On the night of June 2, Tampa Police arrested 67 protesters in the downtown area for unlawful assembly. Protests have happened across the Tampa Bay area in the wake of George Floyd's death. Hillsborough State Attorney Andrew Warren said in a press conference Monday his office will not file charges against those 67 people.
“In each of those 67 arrests, the evidence shows that the person arrested was peacefully protesting,” said Warren. “There was no violence, there was no vandalism, there was no attack on a law enforcement officer.”
Warren's office said those cases did not meet the standard for "unlawful assembly" under Florida law, based on the office's review. His office is also reviewing about 200 arrests, including those 67 in connection to protests that started May 30.
“In these unlawful assembly arrests, there’s no value in filing charges,” said Warren. “Prosecuting people for exercising their First Amendment rights doesn’t solve problems, it creates them by weakening the bonds that exist between law enforcement in our community and by undermining people’s faith in our system.”
Warren said he planned to meet with faith leaders privately Monday evening, along with other officials. Faith leaders said the meeting was to have a conversation on creating a community that’s fair and just for everyone.
Religious leaders also reminded that this move is just a one-mile marker on a long journey.
“We need to be able to not only make some hard decisions but have some hard conversations,” said Rev. Christopher Harris. “Platitudes, political statements, and divisive statements are no longer going to work. We need reconciliation, we need repentance, we need individuals to come together in order to have real, real solutions.”
Warren also said they will work with law enforcement to expunge the arrests from records of those 67 people. The State Attorney did have a message for any potential bad actors.

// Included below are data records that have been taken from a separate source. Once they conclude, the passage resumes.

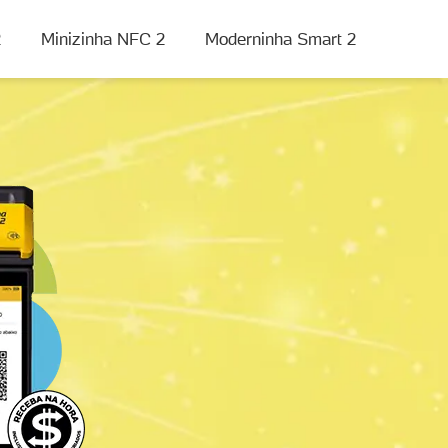
2
Minizinha NFC 2
Moderninha Smart 2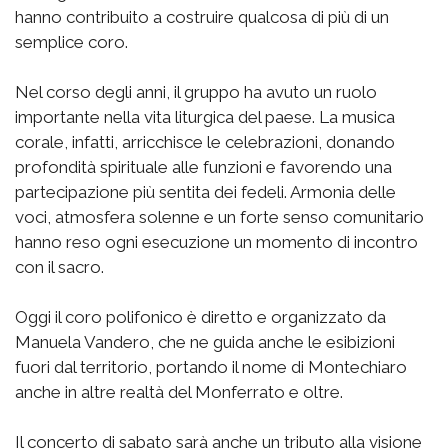
hanno contribuito a costruire qualcosa di più di un
semplice coro.
Nel corso degli anni, il gruppo ha avuto un ruolo
importante nella vita liturgica del paese. La musica
corale, infatti, arricchisce le celebrazioni, donando
profondità spirituale alle funzioni e favorendo una
partecipazione più sentita dei fedeli. Armonia delle
voci, atmosfera solenne e un forte senso comunitario
hanno reso ogni esecuzione un momento di incontro
con il sacro.
Oggi il coro polifonico è diretto e organizzato da
Manuela Vandero, che ne guida anche le esibizioni
fuori dal territorio, portando il nome di Montechiaro
anche in altre realtà del Monferrato e oltre.
Il concerto di sabato sarà anche un tributo alla visione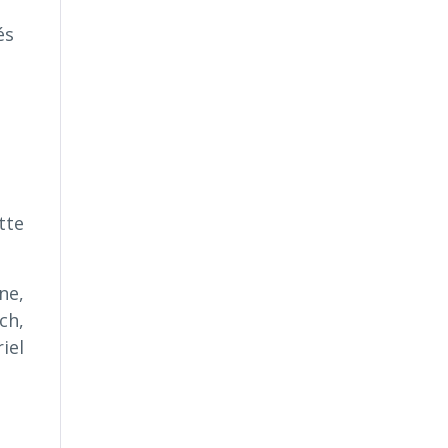
és
tte
ne,
ch,
iel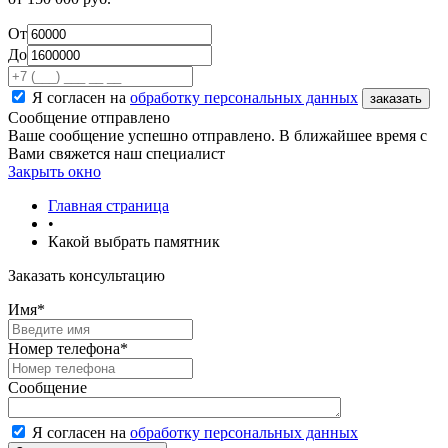
От
До
Я согласен на
обработку персональных данных
Сообщение отправлено
Ваше сообщение успешно отправлено. В ближайшее время с
Вами свяжется наш специалист
Закрыть окно
Главная страница
•
Какой выбрать памятник
Заказать консультацию
Имя
*
Номер телефона
*
Сообщение
Я согласен на
обработку персональных данных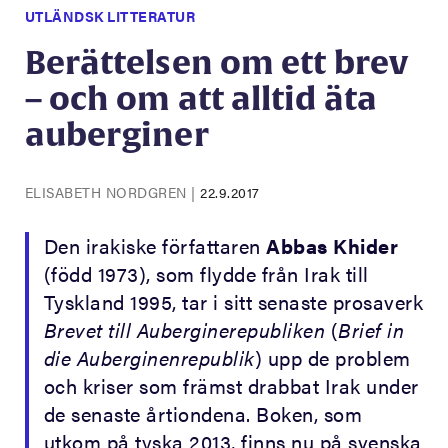
UTLÄNDSK LITTERATUR
Berättelsen om ett brev
– och om att alltid äta
auberginer
ELISABETH NORDGREN
|
22.9.2017
Den irakiske författaren
Abbas Khider
(född 1973), som flydde från Irak till
Tyskland 1995, tar i sitt senaste prosaverk
Brevet till
Auberginerepubliken
(
Brief in
die Auberginenrepublik
) upp de problem
och kriser som främst drabbat Irak under
de senaste årtiondena. Boken, som
utkom på tyska 2013, finns nu på svenska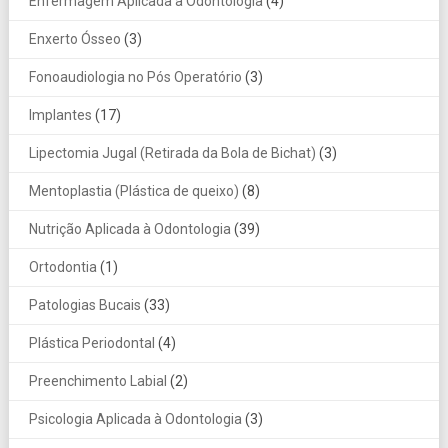
Enfermagem Aplicada à Odontologia
(4)
Enxerto Ósseo
(3)
Fonoaudiologia no Pós Operatório
(3)
Implantes
(17)
Lipectomia Jugal (Retirada da Bola de Bichat)
(3)
Mentoplastia (Plástica de queixo)
(8)
Nutrição Aplicada à Odontologia
(39)
Ortodontia
(1)
Patologias Bucais
(33)
Plástica Periodontal
(4)
Preenchimento Labial
(2)
Psicologia Aplicada à Odontologia
(3)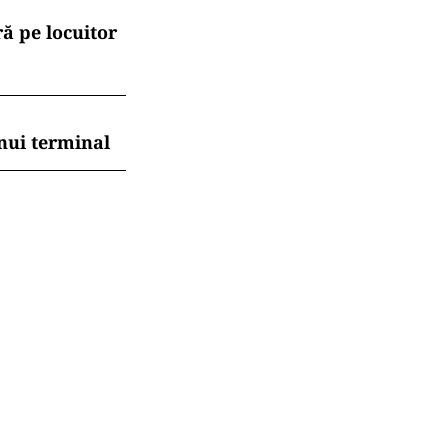
ă pe locuitor
nui terminal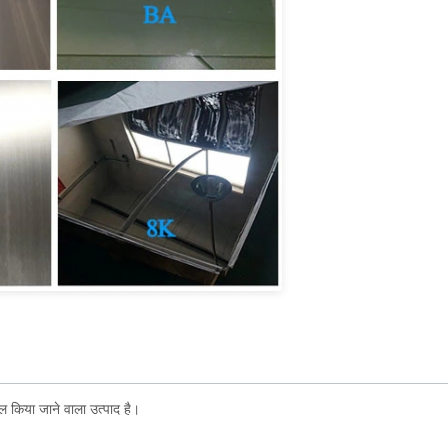
माल किया जाने वाला उत्पाद है।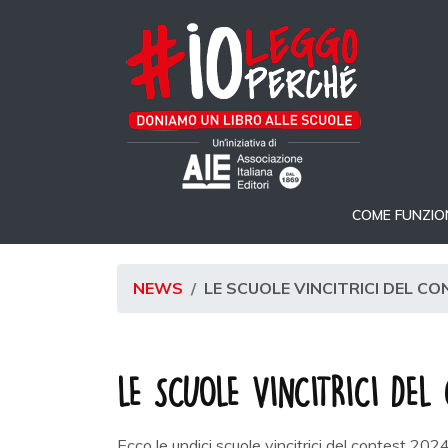
COME FUNZIO
NEWS
LE SCUOLE VINCITRICI DEL C
LE SCUOLE VINCITRICI DE
Ecco le undici scuole vincitrici del contest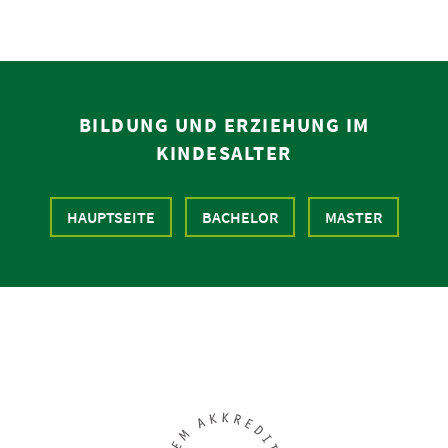
BILDUNG UND ERZIEHUNG IM
KINDESALTER
HAUPTSEITE
BACHELOR
MASTER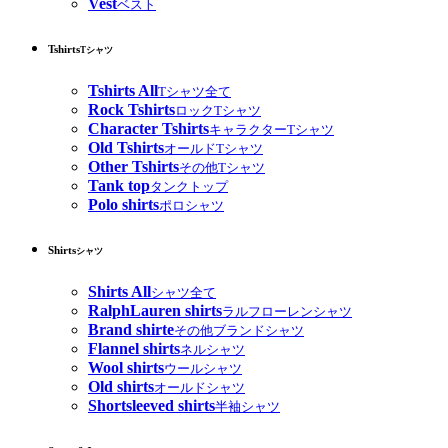
Vest
ベスト
Tshirts
Tシャツ
Tshirts All
Tシャツ全て
Rock Tshirts
ロックTシャツ
Character Tshirts
キャラクターTシャツ
Old Tshirts
オールドTシャツ
Other Tshirts
その他Tシャツ
Tank top
タンクトップ
Polo shirts
ポロシャツ
Shirts
シャツ
Shirts All
シャツ全て
RalphLauren shirts
ラルフローレンシャツ
Brand shirte
その他ブランドシャツ
Flannel shirts
ネルシャツ
Wool shirts
ウールシャツ
Old shirts
オールドシャツ
Shortsleeved shirts
半袖シャツ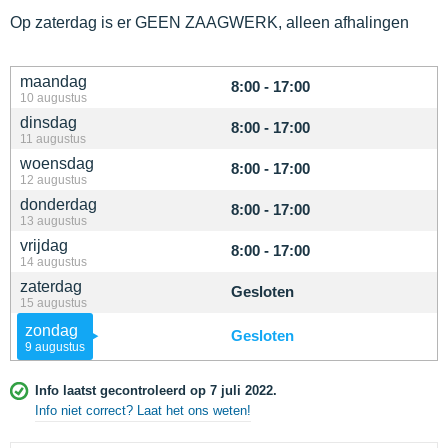
Op zaterdag is er GEEN ZAAGWERK, alleen afhalingen
maandag
8:00 - 17:00
10 augustus
dinsdag
8:00 - 17:00
11 augustus
woensdag
8:00 - 17:00
12 augustus
donderdag
8:00 - 17:00
13 augustus
vrijdag
8:00 - 17:00
14 augustus
zaterdag
Gesloten
15 augustus
zondag
Gesloten
9 augustus
Info laatst gecontroleerd op 7 juli 2022.
Info niet correct? Laat het ons weten!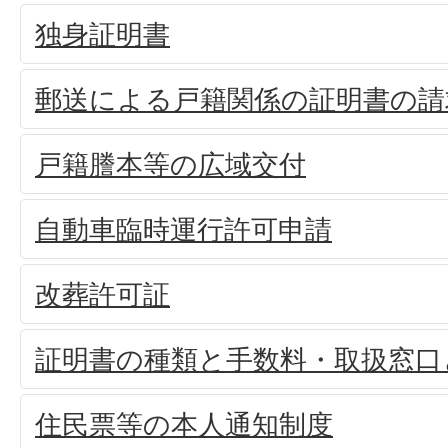
独身証明書
郵送による戸籍関係の証明書の請
戸籍謄本等の広域交付
自動車臨時運行許可申請
改葬許可証
証明書の種類と手数料・取扱窓口
住民票等の本人通知制度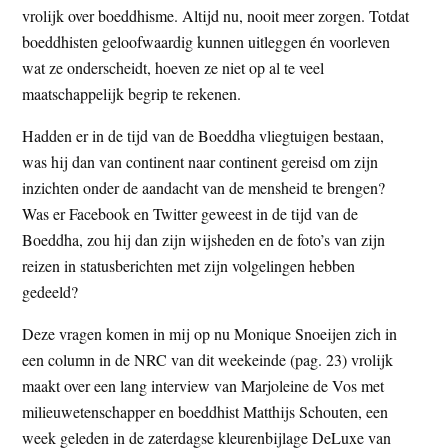
vrolijk over boeddhisme. Altijd nu, nooit meer zorgen. Totdat
t
e
boeddhisten geloofwaardig kunnen uitleggen én voorleven
e
s
wat ze onderscheidt, hoeven ze niet op al te veel
i
maatschappelijk begrip te rekenen.
t
e
Hadden er in de tijd van de Boeddha vliegtuigen bestaan,
was hij dan van continent naar continent gereisd om zijn
inzichten onder de aandacht van de mensheid te brengen?
Was er Facebook en Twitter geweest in de tijd van de
Boeddha, zou hij dan zijn wijsheden en de foto’s van zijn
reizen in statusberichten met zijn volgelingen hebben
gedeeld?
Deze vragen komen in mij op nu Monique Snoeijen zich in
een column in de NRC van dit weekeinde (pag. 23) vrolijk
maakt over een lang interview van Marjoleine de Vos met
milieuwetenschapper en boeddhist Matthijs Schouten, een
week geleden in de zaterdagse kleurenbijlage DeLuxe van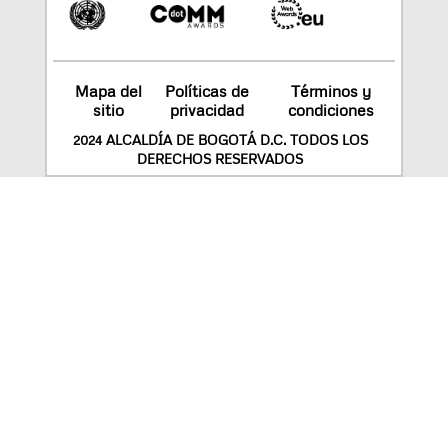
Mapa del
Políticas de
Términos y
sitio
privacidad
condiciones
2024 ALCALDÍA DE BOGOTÁ D.C. TODOS LOS
DERECHOS RESERVADOS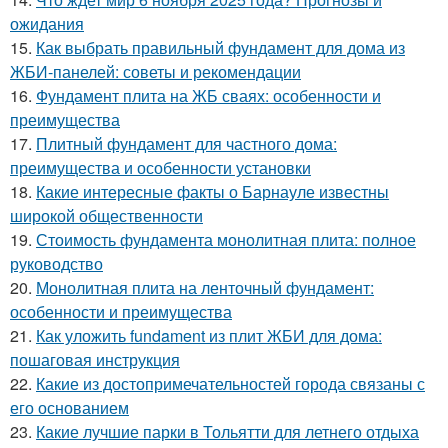
ожидания
15.
Как выбрать правильный фундамент для дома из
ЖБИ-панелей: советы и рекомендации
16.
Фундамент плита на ЖБ сваях: особенности и
преимущества
17.
Плитный фундамент для частного дома:
преимущества и особенности установки
18.
Какие интересные факты о Барнауле известны
широкой общественности
19.
Стоимость фундамента монолитная плита: полное
руководство
20.
Монолитная плита на ленточный фундамент:
особенности и преимущества
21.
Как уложить fundament из плит ЖБИ для дома:
пошаговая инструкция
22.
Какие из достопримечательностей города связаны с
его основанием
23.
Какие лучшие парки в Тольятти для летнего отдыха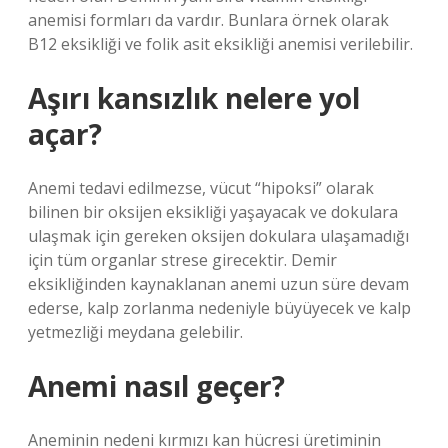
anemisi formları da vardır. Bunlara örnek olarak
B12 eksikliği ve folik asit eksikliği anemisi verilebilir.
Aşırı kansızlık nelere yol
açar?
Anemi tedavi edilmezse, vücut “hipoksi” olarak
bilinen bir oksijen eksikliği yaşayacak ve dokulara
ulaşmak için gereken oksijen dokulara ulaşamadığı
için tüm organlar strese girecektir. Demir
eksikliğinden kaynaklanan anemi uzun süre devam
ederse, kalp zorlanma nedeniyle büyüyecek ve kalp
yetmezliği meydana gelebilir.
Anemi nasıl geçer?
Aneminin nedeni kırmızı kan hücresi üretiminin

“While we have no intention of prosecuting people who are peacefully protesting, we will not tolerate people looking to exploit this moment,” said Warren. “There’s no place for violence or destruction that creates a risk to the citizens of our community including law enforcement.”
Tampa Police Chief Brian Dugan released this statement on the State Attorney’s announcement:
“I have said from the beginning that we support the right for peaceful protesters to have their voices heard. The State Attorney has decided to not prosecute the 67 people who were arrested on the night of June 2nd. Although I understand the difficulty in prosecuting those arrested, they were given two warnings after blocking streets. Although taking over intersections can be peaceful, it is still illegal. The Tampa Police Department will continue to work to bring our department and the community together. We remain in solidarity with those who are using their 1st amendment right peacefully to speak on injustices.”